When seeing one of my clients (a retail store) he told me about a near sale we could have had together if we had kept a certain product. I informed him we still sold the product, just not through dealers. I told him I would cut him in on a commission if I got the sale. It was a HUGE amount of product that was needed. As much as a month’s worth of sales for our whole company (3 sales people).
I called the lead he gave me, and they took down my email address to give to the project manager. However, the project manager went on our company's website and contacted us through our general information email address instead of emailing me directly. His inquiry was forwarded to our Commercial Manager (I am the Retail Sales Manager) as it was a commercial project. I came back to the office that day to find samples waiting at the front door to go out by courier to this same company. Seemed like I was out of the loop in a sale that I had initiated so I hunted down the Commercial Manager!
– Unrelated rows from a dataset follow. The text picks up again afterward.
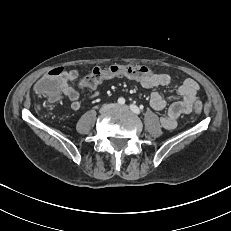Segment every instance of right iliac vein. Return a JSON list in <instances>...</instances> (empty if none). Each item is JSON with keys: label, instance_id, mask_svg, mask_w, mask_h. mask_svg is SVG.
<instances>
[{"label": "right iliac vein", "instance_id": "1", "mask_svg": "<svg viewBox=\"0 0 231 231\" xmlns=\"http://www.w3.org/2000/svg\"><path fill=\"white\" fill-rule=\"evenodd\" d=\"M114 106H115V104H106V105H104V106L101 107L100 113H105L109 109L114 108Z\"/></svg>", "mask_w": 231, "mask_h": 231}]
</instances>
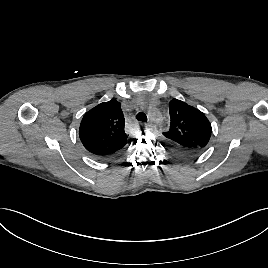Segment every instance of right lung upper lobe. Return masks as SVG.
Listing matches in <instances>:
<instances>
[{"mask_svg": "<svg viewBox=\"0 0 268 268\" xmlns=\"http://www.w3.org/2000/svg\"><path fill=\"white\" fill-rule=\"evenodd\" d=\"M125 119L115 99L85 113L79 128L83 146L97 157H111L126 145Z\"/></svg>", "mask_w": 268, "mask_h": 268, "instance_id": "1", "label": "right lung upper lobe"}]
</instances>
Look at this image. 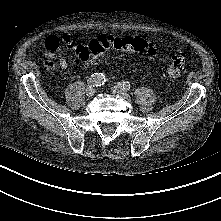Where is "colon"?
<instances>
[{
	"mask_svg": "<svg viewBox=\"0 0 221 221\" xmlns=\"http://www.w3.org/2000/svg\"><path fill=\"white\" fill-rule=\"evenodd\" d=\"M148 43L139 36H129L124 38H114L109 36H100L89 42L80 52V58L83 62H96L107 51H125L131 53L146 52ZM186 70V58L183 55H175L165 70V75L169 78H176L182 75Z\"/></svg>",
	"mask_w": 221,
	"mask_h": 221,
	"instance_id": "colon-1",
	"label": "colon"
}]
</instances>
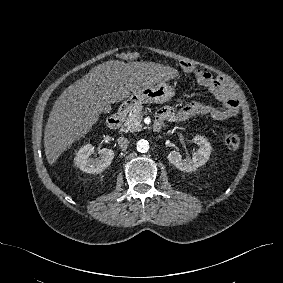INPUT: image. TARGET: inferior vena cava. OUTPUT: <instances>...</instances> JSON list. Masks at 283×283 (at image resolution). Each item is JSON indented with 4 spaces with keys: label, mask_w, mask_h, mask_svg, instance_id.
<instances>
[{
    "label": "inferior vena cava",
    "mask_w": 283,
    "mask_h": 283,
    "mask_svg": "<svg viewBox=\"0 0 283 283\" xmlns=\"http://www.w3.org/2000/svg\"><path fill=\"white\" fill-rule=\"evenodd\" d=\"M117 142L121 150L125 151L127 149L128 144H129V140L127 138L119 137L117 139Z\"/></svg>",
    "instance_id": "1"
}]
</instances>
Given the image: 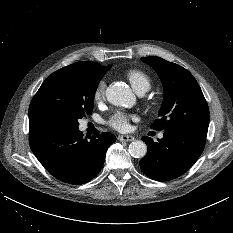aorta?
Masks as SVG:
<instances>
[{
	"instance_id": "1",
	"label": "aorta",
	"mask_w": 233,
	"mask_h": 233,
	"mask_svg": "<svg viewBox=\"0 0 233 233\" xmlns=\"http://www.w3.org/2000/svg\"><path fill=\"white\" fill-rule=\"evenodd\" d=\"M107 100L115 106H132L135 96L131 89L123 84L114 83L106 89ZM129 153L132 157L143 158L147 153V146L143 141L136 140L130 143Z\"/></svg>"
}]
</instances>
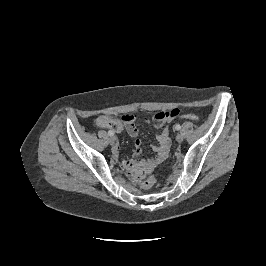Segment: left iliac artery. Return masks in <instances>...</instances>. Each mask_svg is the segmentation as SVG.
Here are the masks:
<instances>
[{
    "mask_svg": "<svg viewBox=\"0 0 266 266\" xmlns=\"http://www.w3.org/2000/svg\"><path fill=\"white\" fill-rule=\"evenodd\" d=\"M175 129H176V130H180V129H181V126H180L179 124H176V125H175Z\"/></svg>",
    "mask_w": 266,
    "mask_h": 266,
    "instance_id": "1",
    "label": "left iliac artery"
}]
</instances>
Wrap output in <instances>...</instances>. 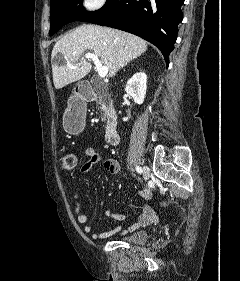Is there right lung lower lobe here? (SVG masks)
I'll use <instances>...</instances> for the list:
<instances>
[{
	"instance_id": "right-lung-lower-lobe-1",
	"label": "right lung lower lobe",
	"mask_w": 240,
	"mask_h": 281,
	"mask_svg": "<svg viewBox=\"0 0 240 281\" xmlns=\"http://www.w3.org/2000/svg\"><path fill=\"white\" fill-rule=\"evenodd\" d=\"M184 0H118L115 6L93 24L110 26L151 42L162 52L166 64L183 20Z\"/></svg>"
}]
</instances>
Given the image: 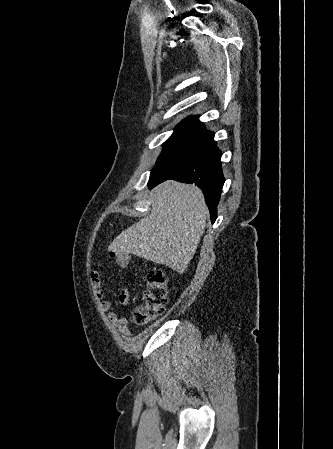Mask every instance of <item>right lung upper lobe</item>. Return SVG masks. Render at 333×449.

We talked a bit and he would not give up the lead. I appealed to our manager and he said to work it out between us. So, the commercial manager and myself agreed to talk the next day.
Through a night of thinking I made the decision that I was willing to split the order 50/50. I could see his point. However, I still felt it was unfair as my customer had found the lead and passed it to me.
The next day, as I walked to work, I used a technique called “Pre-Paving”. (Lynn Grabhorn, “Excuse Me Your Life is Waiting”) I imagined everything going smoothly and the two of us actually feeling friendly towards one another afterwards. At that point I did not care whether we split it or not.
During the meeting I explained my point and then he explained his. He became angry at one point and spoke loudly for a couple of minutes. I felt feelings of defensiveness during this time. The mind began creating rebuttals. I noticed then I had feelings of hopelessness and anger. I could see us having a big argument. Goodbye to my pre-paved outcome. “Oh yes! My pre-paved outcome!” I thought. Quickly, I took my focus off the arguments the mind was building and the agitation the body was feeling, and I placed my focus on breathing deeply and diaphragmatically. I began to feel peaceful. Near the end of his speech he said something and I found I had a clear response to that something. I understood why the lead was totally mine. I spoke this fact to him. He stopped speaking and looked at me. He said something like “This is fucking ridiculous!” and stamped out of the room.
We didn’t talk the for the entire day. I did go to him at the end of the day to see what was going on for him. He would not talk at that moment. But 5 minutes later, as he was about to leave, he came over to me. He put his hand on my shoulder and said “I can’t believe I’m about to say this.” “I was wrong,” he said, “The lead is totally yours.” I was floored!
This was a dollars and cents lesson ($2000 in commission paid out to the original client of mine and double that to me) that the most important thing in any moment is state maintenance – keep your emotional state calm and your mental state focussed on the outcome you want. Arguments and rebuttals beget more of the same!